Tuesday, November 27, 2007

Week 2, Day 14

It snowed in the Gorge last night. Snow level was 2,000 feet, so we were still good up here (at 1,000), but it was FREEZE FREEZE FREEZE on the news. I went out with Tank at around midnight last night (I like peeing in the yard with my dog. Don’t judge.) and it was nothing but fog and a waxing moon. It was beautiful. I chased Tank around the yard and up the road a bit. For some reason, he gets really frisky when I take him outside around a full moon.

Anyway, going by the news last night, I didn’t have much hope for the weather today, but I forgot that Oregonians are pussies when it comes to weather. There was barely two inches of snow on the roads and the news interviewed three people who had pulled into gas stations to wait it out.

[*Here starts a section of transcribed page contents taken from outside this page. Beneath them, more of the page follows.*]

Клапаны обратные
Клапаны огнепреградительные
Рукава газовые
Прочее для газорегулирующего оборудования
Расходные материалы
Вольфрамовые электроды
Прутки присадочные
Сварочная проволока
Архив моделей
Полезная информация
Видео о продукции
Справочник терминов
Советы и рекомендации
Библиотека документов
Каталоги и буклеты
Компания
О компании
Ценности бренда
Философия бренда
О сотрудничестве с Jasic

I can’t tell you how many times I drove my Gramma to bingo in the middle of a (Chicago) blizzard. I went to class when it was 80 below with the windchill. That’s one of the big things that annoys me about living here. It’s precipitation, people. Deal with it.

Anyway, Mom and I took Pignacious (her guinea pig) to the vet this morning because he’s not improving. Turns out the mass in his belly has doubled in size. The doctor says it can only be a cancerous tumor, which is very rare in a cavy so young (he’s a little over a year old). She said we could do surgery, but she doesn’t have much hope in the outcome. So we took him home and I’ll keep giving him vitamin C and Critical Care food. He’s not doing well, though, and we’ll probably end up taking him back in this weekend or so. I’m going to miss him like crazy, but we can’t let him suffer. I’d never had (or liked) a guinea pig before, but I love this little guy. He’s a two pound lump of attitude.

When we got back home, I ate a banana, then did my 20 minutes of aerobic and my ab workout, and then headed down to the track before it started to rain. You just never know around here. It was (is) 45°, sunny, just a bit of wind. Perfect. The wind was a bit chilly during the warm up, but once I got going, I was pretty comfortable.

Running wasn’t all that bad, at least not as agonizing as I’d feared it would be after such a long break. I had been worried I’d have to demote myself back to Week 1. Not so! I started out really well; my recovery time was really quick, though not so much by the fifth and sixth runs. My legs were in pretty good shape, too, though for some reason my lower back ached the entire time. I chalked it up to being a week and a half out of practice.

I really didn’t feel it when I started running today. It felt like a chore. What really helped was affirmations. I know how hokey and cheesy and lame that sounds. I still feel kind of silly typing it up, but it’s one of the things I’m working on in therapy. My therapist (well, she’s a counselor, but whatever) is big on cognitive therapy, and one of the last times I was there, she gave me papers on affirmations and how to change from negative self-talk to positive thinking. I have a really big problem with negative self-talk, and it’s become apparent to me that this has been a lifelong problem.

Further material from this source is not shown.